Clinton continues to miss the extent of voter anger about the way the political rules have been rigged to protect the powerful interests of Wall Street. I frame that politically, but maybe I’m too generous. It’s possible she misses the extent that the rules actually have been rigged. Along with her tone-deaf answer Wednesday night about why she accepted $675,000 in speaking fees from Goldman Sachs—“It’s what they offered”—she must rethink her insistence that Sanders focuses too much on Wall Street, because it’s “just one street.” She is smart enough to know that “Wall Street” is hardly “just one street”; it has become a stand-in for the problems with the privileging of the finance sector in our economy. Mocking Sanders’s approach as focusing on “one street” is a political mistake, and may be a substantive one, too.

Clinton is right to tout her Wall Street plan, which Senator Elizabeth Warren praised and which Paul Krugman says is tougher than Sanders’s.
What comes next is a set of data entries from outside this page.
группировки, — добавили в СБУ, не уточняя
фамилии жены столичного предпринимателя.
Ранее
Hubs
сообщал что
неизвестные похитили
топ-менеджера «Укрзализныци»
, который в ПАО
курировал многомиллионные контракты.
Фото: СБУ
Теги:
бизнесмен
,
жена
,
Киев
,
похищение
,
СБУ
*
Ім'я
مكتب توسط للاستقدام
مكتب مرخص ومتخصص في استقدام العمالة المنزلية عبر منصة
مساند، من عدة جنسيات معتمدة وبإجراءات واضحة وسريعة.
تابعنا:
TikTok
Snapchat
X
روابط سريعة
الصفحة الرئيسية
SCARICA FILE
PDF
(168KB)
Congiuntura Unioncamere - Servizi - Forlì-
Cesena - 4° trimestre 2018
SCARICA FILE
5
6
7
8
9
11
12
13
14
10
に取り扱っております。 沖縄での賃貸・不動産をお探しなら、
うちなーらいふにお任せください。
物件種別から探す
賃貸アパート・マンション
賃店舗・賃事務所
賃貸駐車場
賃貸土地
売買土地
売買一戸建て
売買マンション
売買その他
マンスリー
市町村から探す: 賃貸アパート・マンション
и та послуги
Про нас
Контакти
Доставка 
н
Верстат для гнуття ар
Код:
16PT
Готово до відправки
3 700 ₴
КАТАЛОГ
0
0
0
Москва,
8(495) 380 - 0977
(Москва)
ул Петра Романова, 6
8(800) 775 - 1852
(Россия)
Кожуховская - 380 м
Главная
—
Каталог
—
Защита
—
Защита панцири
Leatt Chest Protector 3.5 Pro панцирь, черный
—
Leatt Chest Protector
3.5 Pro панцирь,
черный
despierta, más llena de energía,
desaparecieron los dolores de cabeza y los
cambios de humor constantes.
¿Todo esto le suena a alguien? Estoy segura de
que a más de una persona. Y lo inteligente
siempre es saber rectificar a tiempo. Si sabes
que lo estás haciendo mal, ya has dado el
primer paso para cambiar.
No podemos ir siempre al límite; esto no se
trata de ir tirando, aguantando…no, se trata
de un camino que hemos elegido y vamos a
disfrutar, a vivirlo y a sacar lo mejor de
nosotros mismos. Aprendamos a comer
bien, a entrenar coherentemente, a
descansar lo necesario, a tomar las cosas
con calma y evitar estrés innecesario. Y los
But she will struggle with the Democratic electorate, especially young people, if she continues to equivocate on the measure of blame the financialization of our economy—which does transcend Wall Street, as she rightly says—deserves in rigging our dangerously unequal economy. She can do better than this, I believe.

And Sanders can, and must, do better on foreign policy. He is lucky that segment of the debate was preceded by the fireworks over their Wall Street differences, and succeeded by discussions of political process and issues on which they mostly agree. Those were the segments that got the most attention Friday morning. But Sanders’s apparent lack of deep interest, along with deep knowledge, on issues of foreign policy is borderline disqualifying in a person running for president.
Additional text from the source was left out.